Thank you NRI for this release, it is already very useful. One of the known issues in the alpha release is:

Large amounts of forcing data are created.

One potential solution is to delete initial conditions (ics), lateral boundaries (lbcs/cb) on the fly using the inbuilt housekeep app. In my free-running branch I’ve included the following lines to remove ics/cb files:

=$HK_CYCLE:'*/*/*/ics/*'
=$HK_CYCLE:'*/*/*/lbcs/*_alabc_*'
=$HK_CYCLE:'*/*/ec_cb*'

These files are then deleted at the successful completion of any individual cycle within the simulation. In my test this reduced daily scratch storage from 200 to 30 GB, without removing any actual um outputs.

You can see my branch changeset on MOSRS here.

2 Likes

Sometimes I need to redefine which project the suite will use for a) compute b) scratch.

For a) my solution to date has been to change my default $PROJECT definition in ~/.config/gadi-login.conf, re-login and run.

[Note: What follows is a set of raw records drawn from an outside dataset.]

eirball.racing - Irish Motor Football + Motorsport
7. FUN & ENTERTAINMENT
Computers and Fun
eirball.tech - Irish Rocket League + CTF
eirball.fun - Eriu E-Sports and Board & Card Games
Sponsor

Then for b) (with thanks to Dale Roberts post here) I have included the following at the top of my rose-suite.conf

root-dir=*=/scratch/$PROJECT/$USER

Where $PROJECT can be updated as required, or left as default.

Perhaps there are cleaner ways to do this through the GUI?

2 Likes

Note there is also a command switchproj that will create a new shell with a modified $PROJECT

$ switchproj -h
switchproj: run a copy of your shell or a command after 
changing the effective group id
Usage: switchproj [-h] [-a <argv0>] [-l] <group> [<command> [args ...]]
<group> may be a group name or gid number.
<group> must be in the user's list of groups.
Options:
  -a <argv0>
    Set argv[0] to <argv0>. If this option is specified and <command> is not
    present, its value will be ignored
  -l
    Prepend argv[0] of the command to run with a hyphen
  Note that if both -a and -l are used, they must be in the order shown above.
  -h
    Print this

Though I can’t find any documentation on the NCI Opus docs.

1 Like

Thank you @mlipson for your suggestion about the housekeeping command - I agree it would be useful for longer runs.

We decided to leave the intermediate working files in the directories for beginner users so they can trace the inputs and outputs being created by RNS jobs. This decision was made for learning purposes, but I can definitely see the merit for the files being routinely removed once these steps have been learnt.

We can discuss having different branches of the suite with the output routinely removed or left behind and investigate the possibility of adding a switch to the RNS.

Thanks again for your feedback.

1 Like

Quick question, it seems the beta release minimum run length is 24 hours. Is this correct? On the alpha I’ve been running 1 hour cases to test configurations to save SU.
“Support is provided for 24 hour run length. Minimum run length is 24 hours.”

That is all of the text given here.